> **Task item**
Which lines run from the one containing "5 formas en" through the end of the data? Write them out exactly, with the pictures left out.
________
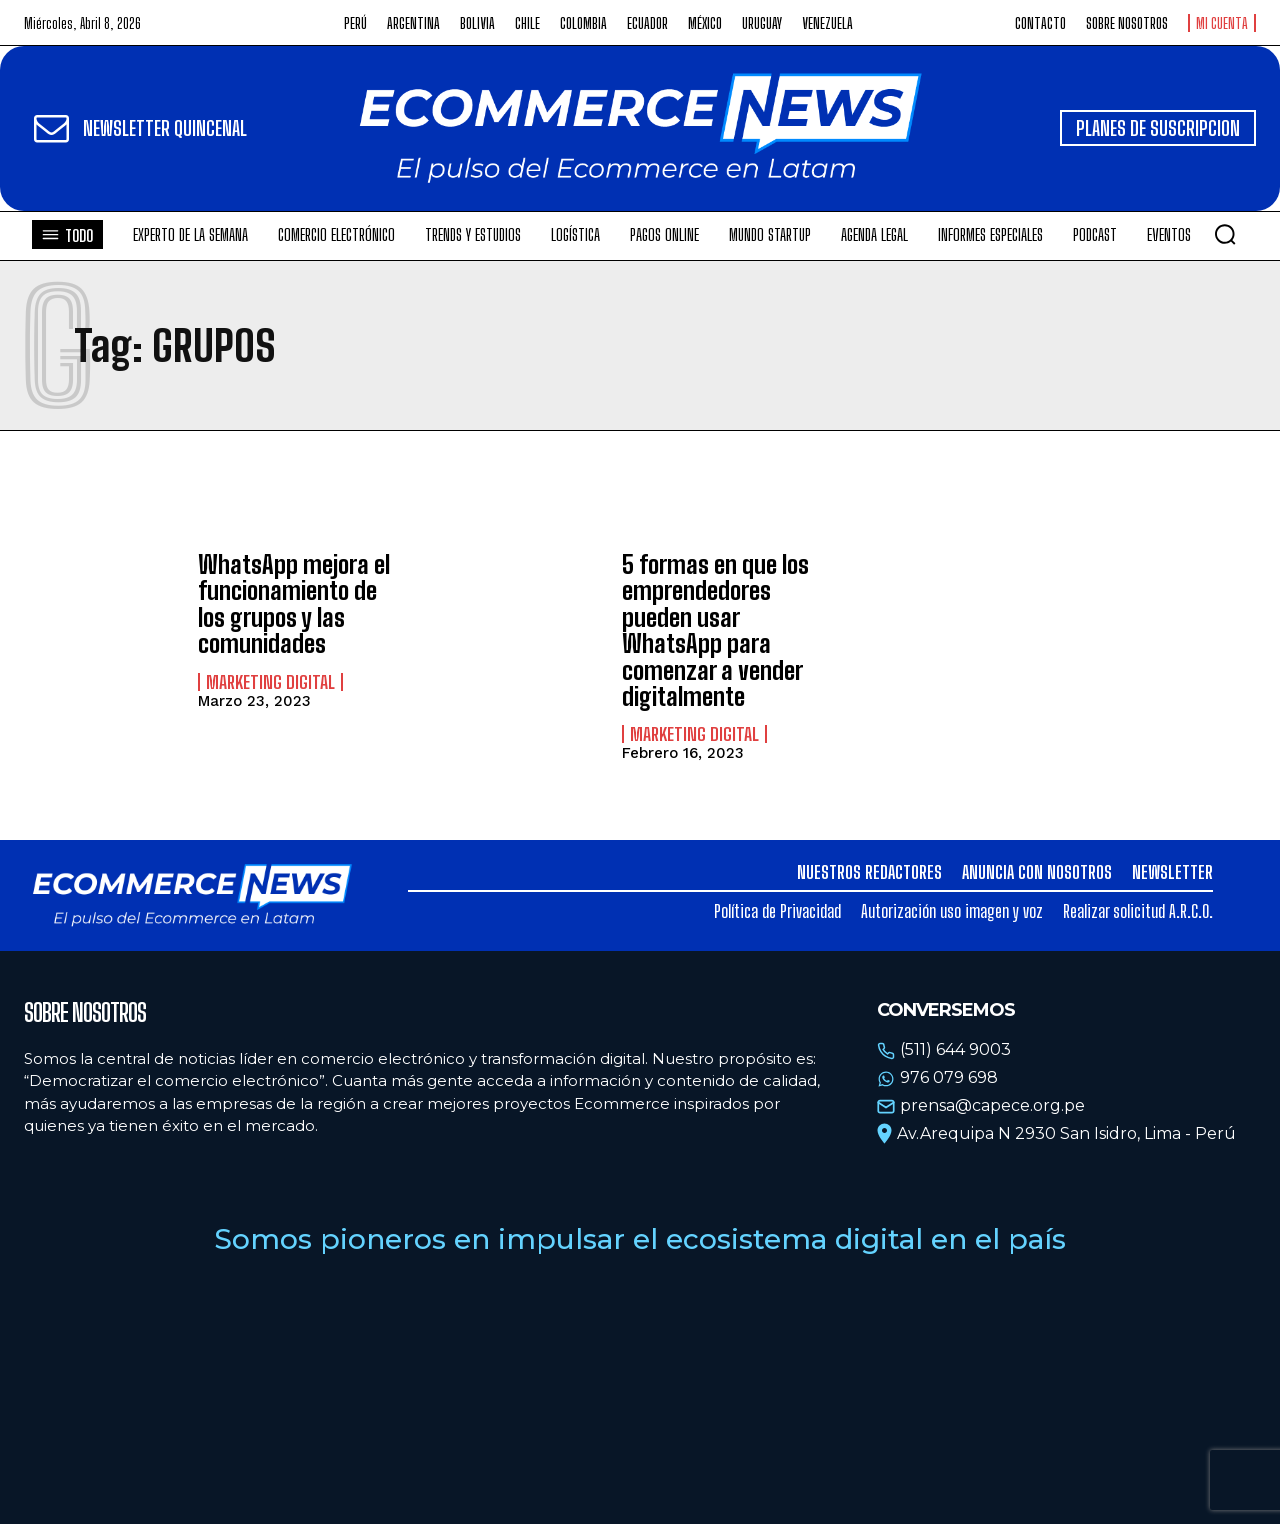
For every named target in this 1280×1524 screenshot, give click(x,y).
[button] (1225, 234)
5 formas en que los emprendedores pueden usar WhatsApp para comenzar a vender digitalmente (715, 630)
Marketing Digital (270, 682)
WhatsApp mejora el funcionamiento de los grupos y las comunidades (294, 604)
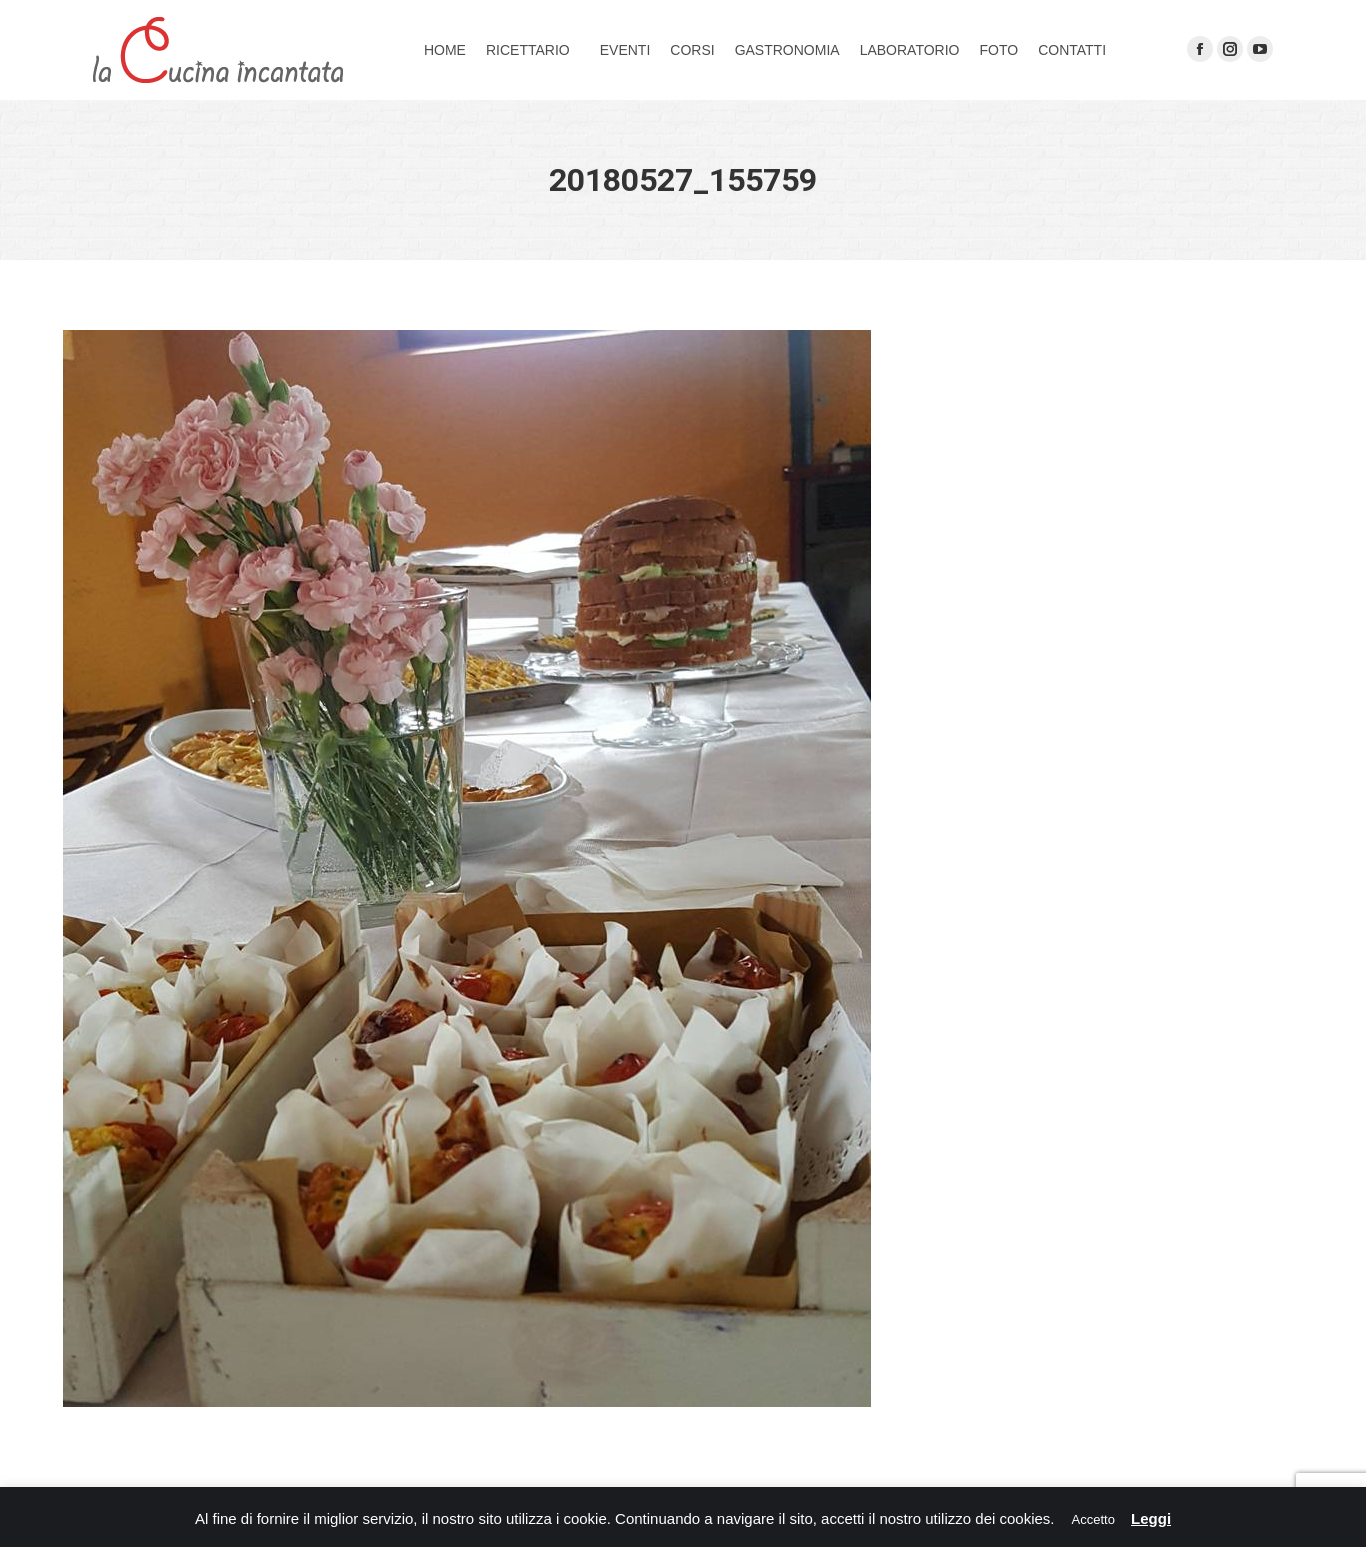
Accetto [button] (1093, 1519)
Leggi (1151, 1518)
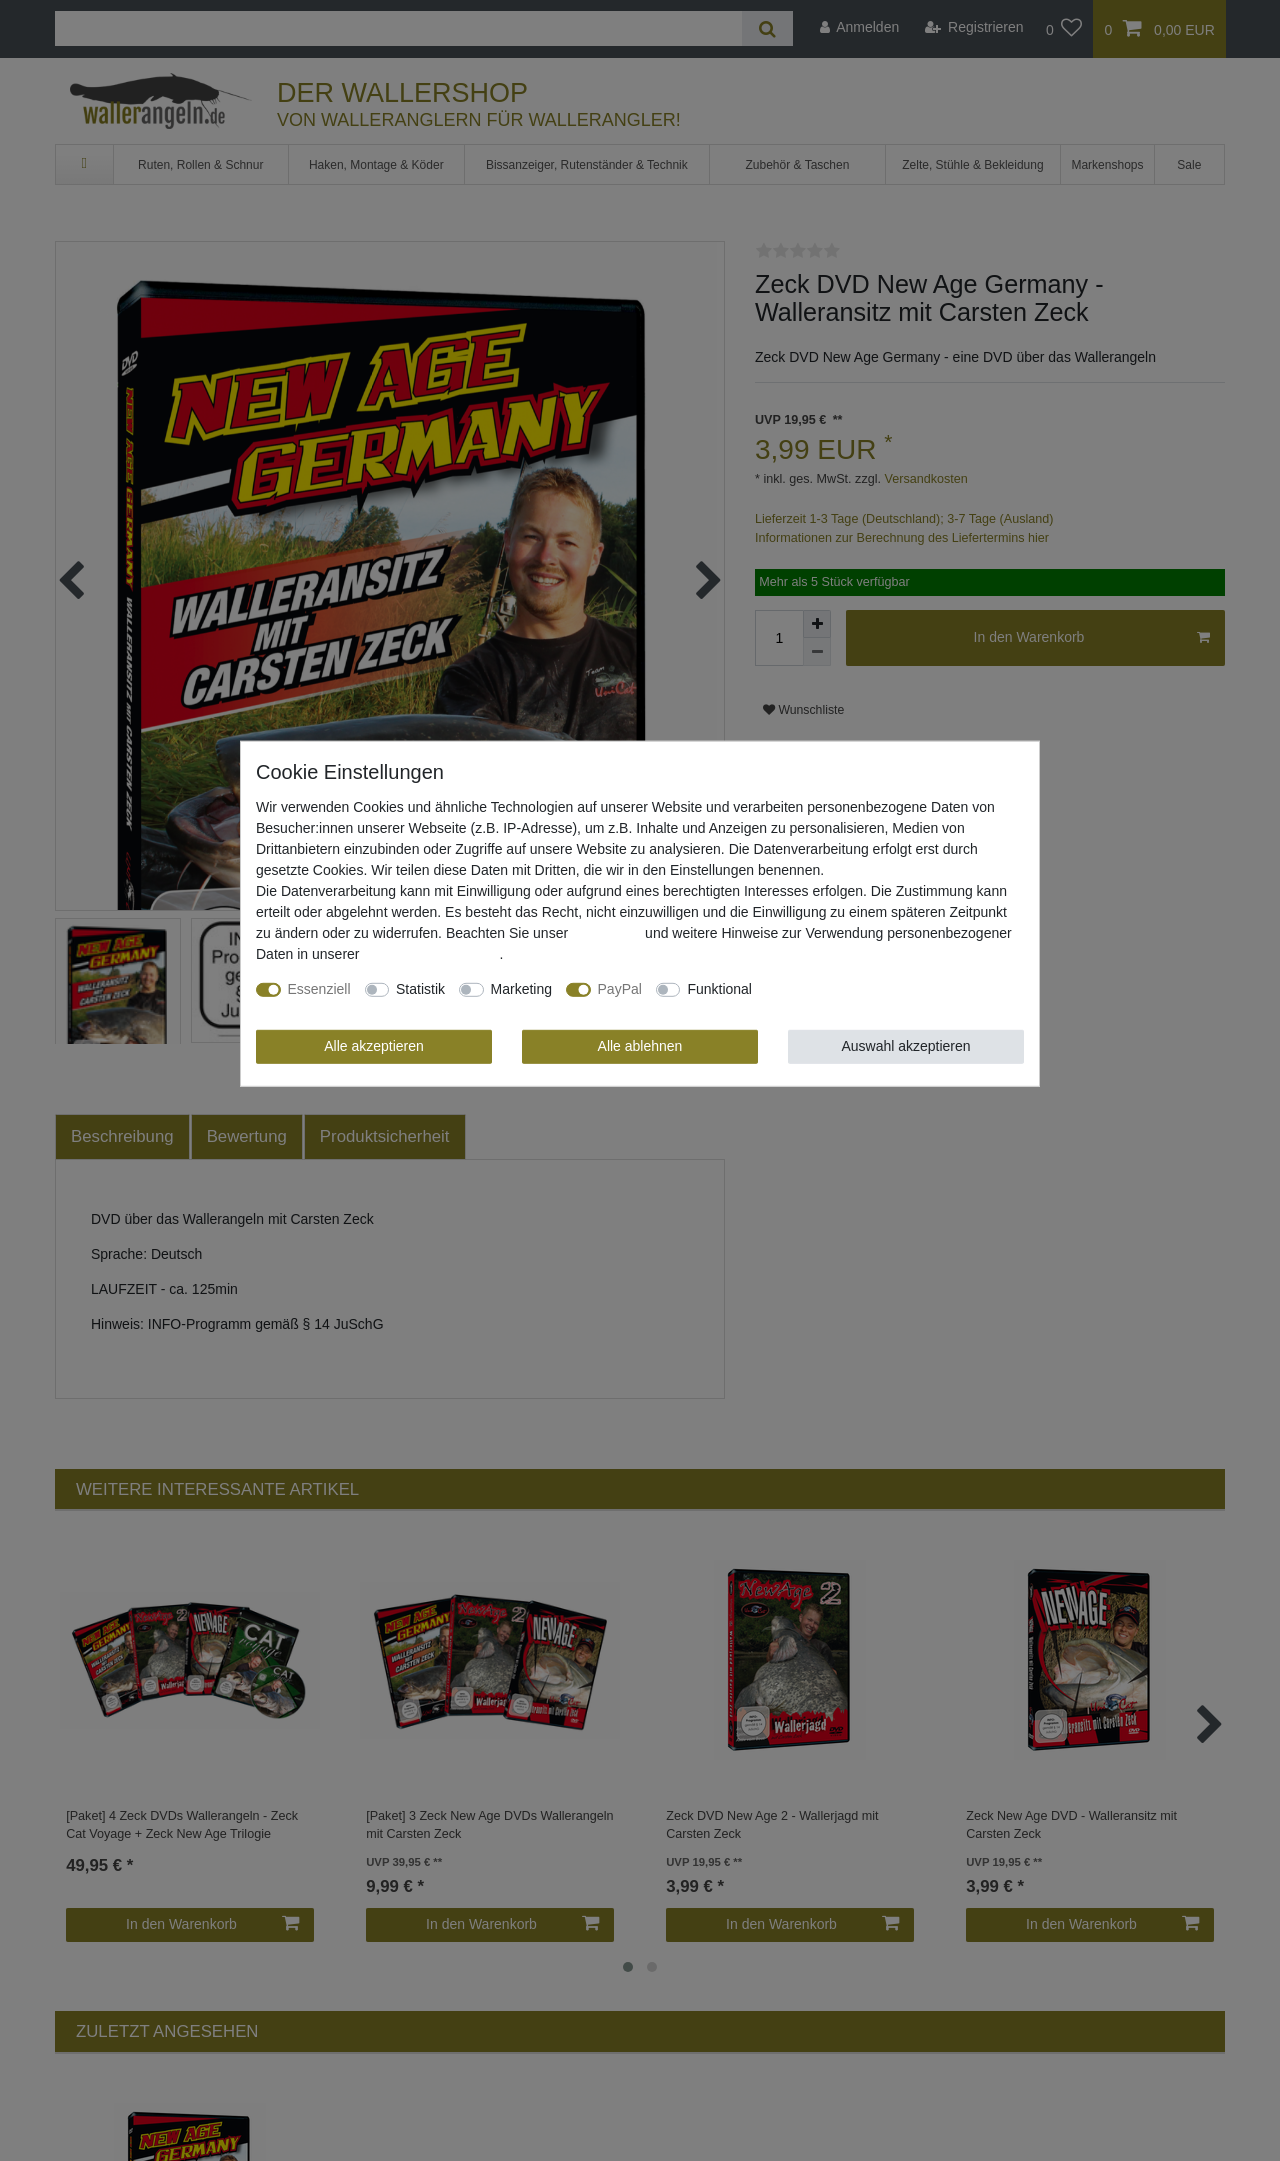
________
> **Reply**
5 formas en que los emprendedores pueden usar WhatsApp para comenzar a vender digitalmente (715, 630)
Marketing Digital (270, 682)
WhatsApp mejora el funcionamiento de los grupos y las comunidades (294, 604)
Accetto [button] (1093, 1519)
Leggi (1151, 1518)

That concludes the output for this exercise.